Translations available: Spanish

Generic name Brand name
___ amphetamine and
Adderall XR®
___  dextroamphetamine Dexedrine®
___ methamphetamine Desoxyn®
___ methylphenidate Concerta®
Ritalin LA®

How does this medicine work?

Stimulants act on parts of the brain that are responsible for attention, focus, impulse control, and hyperactivity. They are not tranquilizers or sedatives. They are used to control the symptoms of attention deficit and hyperactivity disorder (ADHD).

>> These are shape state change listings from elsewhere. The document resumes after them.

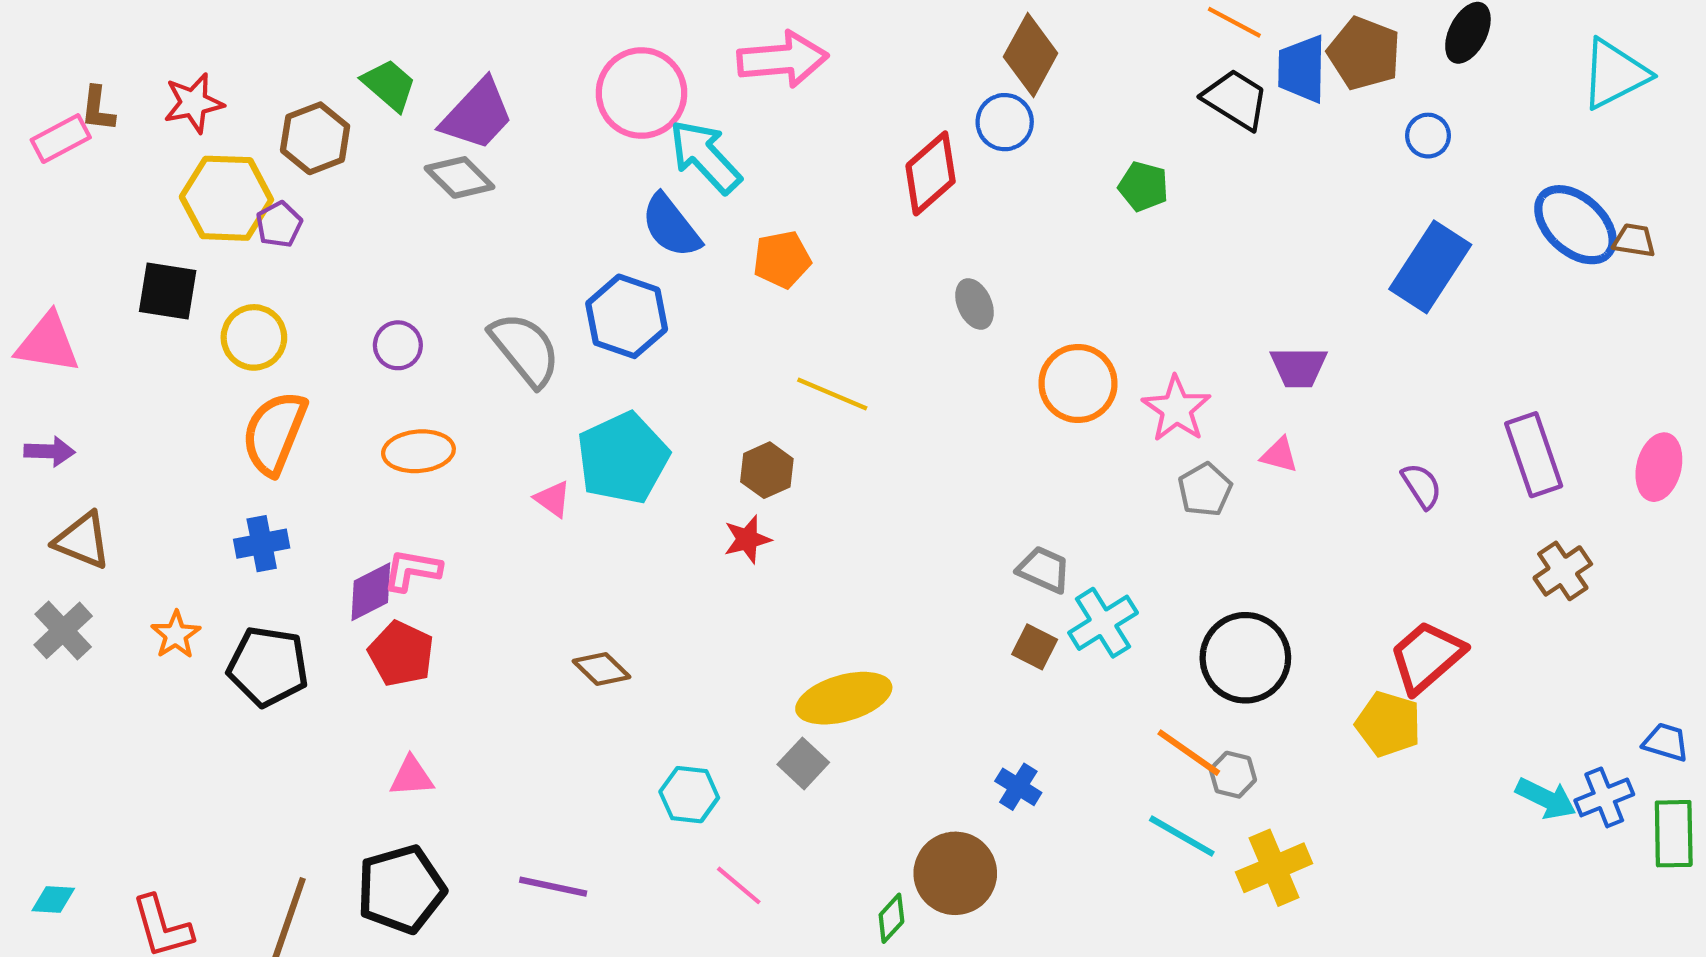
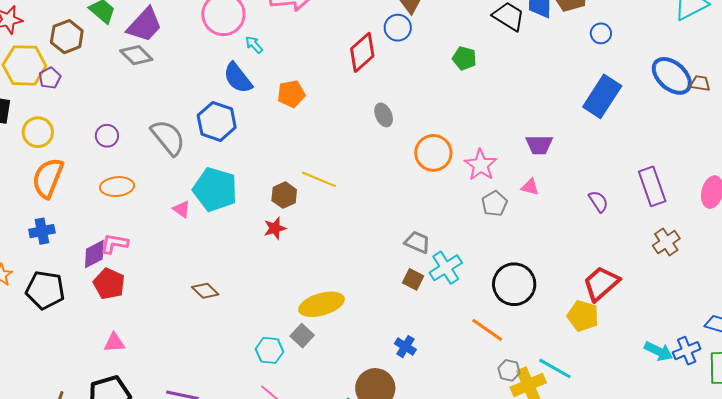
cyan arrow: (705, 157) -> (254, 45), size x0.5
yellow line: (832, 394) -> (319, 179), moved
cyan pentagon: (623, 458) -> (215, 189), turned -30
gray hexagon: (1233, 775) -> (509, 370), moved
cyan hexagon: (689, 795) -> (269, 350), moved
cyan line: (1182, 836) -> (555, 368), moved

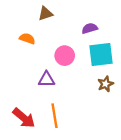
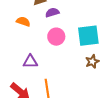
purple semicircle: (90, 28) -> (52, 13), moved
purple triangle: (47, 79) -> (30, 62), moved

Stimulants can help to improve problems with:

  • attention span
  • thinking before acting
  • restlessness or fidgeting
  • focusing
  • concentration
  • following directions
  • finishing tasks

Stimulants often work best when used with behavior modification at home and school.

How should I give it?

It is best to give it with food or right after a meal. Most of these medicines come in pill form.

The short-acting medicines last 3 to 4 hours, while the long-acting ones may last 8 hours or more. Some children have trouble falling asleep and may need to have their dose earlier in the day. Check with your provider.

___ For children who cannot swallow pills:

  • If it is a tablet, crush it between 2 spoons, inside a plastic bag, or in folded paper.
  • If it is a capsule, open it.
  • Mix the powder with a very small amount of soft food, such as applesauce, chocolate syrup, ice cream, jelly, or yogurt.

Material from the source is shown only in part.